The SUV hit a rock wall before plunging off the 60-m cliff onto the rocks. Federico Bailey, Ann’s boyfriend, later told The Maui News newspaper that the sisters had been on a camping trip and had been drinking that morning. “And when they drink, they change,” he added.
Alison spent several days in hospital before being released into police custody.
According to court documents, in-car monitors showed the SUV “experienced hard acceleration and no braking”, even after it had crashed into the rock wall – proof, prosecutors said, that the driver had intentionally driven the car off the cliff.
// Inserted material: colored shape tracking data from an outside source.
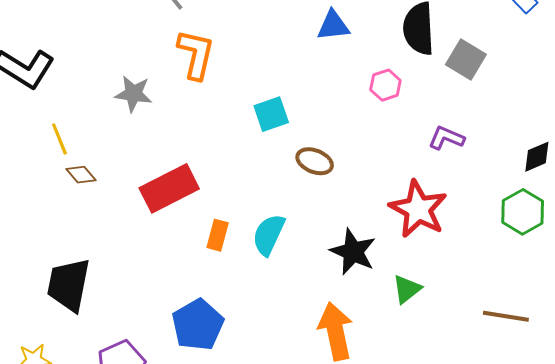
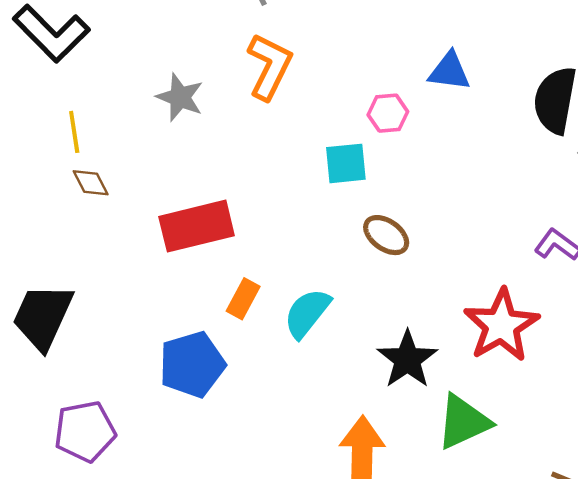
pink hexagon: (385, 85) -> (388, 113), moved
green triangle: (407, 289) -> (463, 422), size x1.5
blue pentagon: (198, 325) -> (192, 364), moved

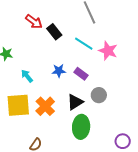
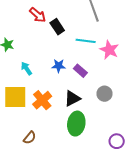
cyan line: (84, 44) -> (86, 41), turned -30
gray circle: (99, 95) -> (105, 94), moved

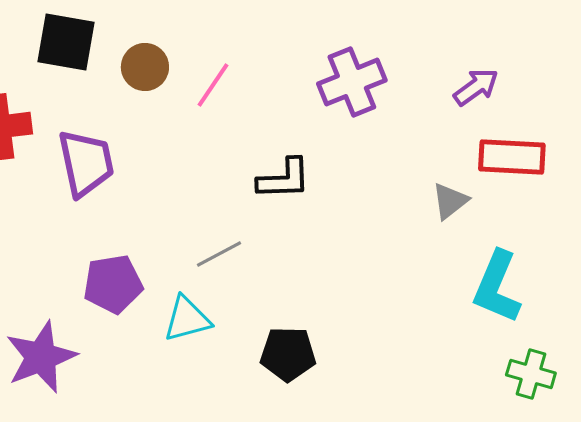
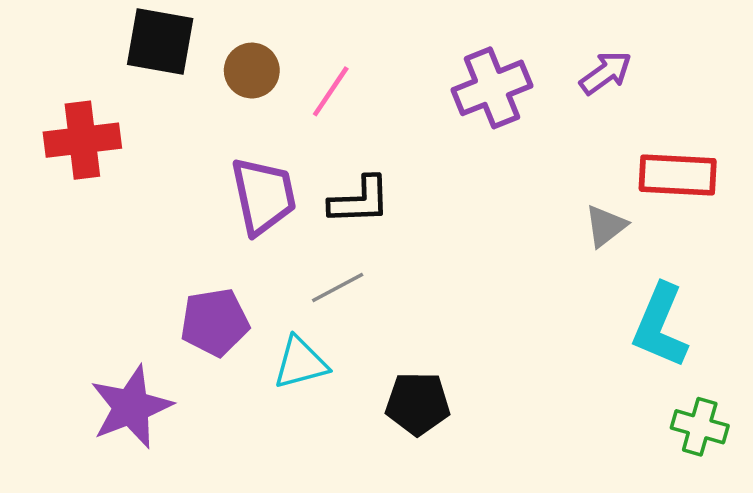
purple arrow: (476, 87) -> (606, 73), moved
purple trapezoid: (86, 163) -> (263, 196), moved
black L-shape: (284, 179) -> (360, 200), moved

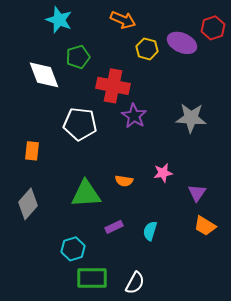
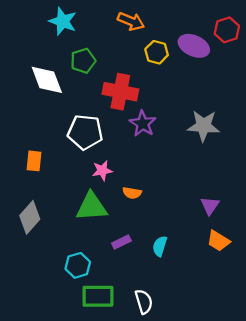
pink star: (163, 173) -> (102, 171), moved
white semicircle: (135, 283) -> (144, 302), turned -45

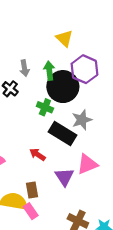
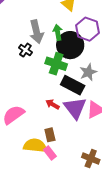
gray arrow: (25, 68) -> (36, 32), size x1.6
green cross: (45, 107) -> (56, 64), size x1.5
purple triangle: (64, 177) -> (75, 108), moved, size x1.4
But lawyer Todd Eddins argued there were other possible explanations, including that Ann had grabbed the wheel and caused the crash.
The twins’ father, John, is still alive. Their older sister, Amy, stands accused of assaulting him by throwing a can of disinfectant at him. He has applied for a restraining order against Amy, who also has alcohol problems.
“Somewhere along the line things went badly wrong for this family,” the former school friend says.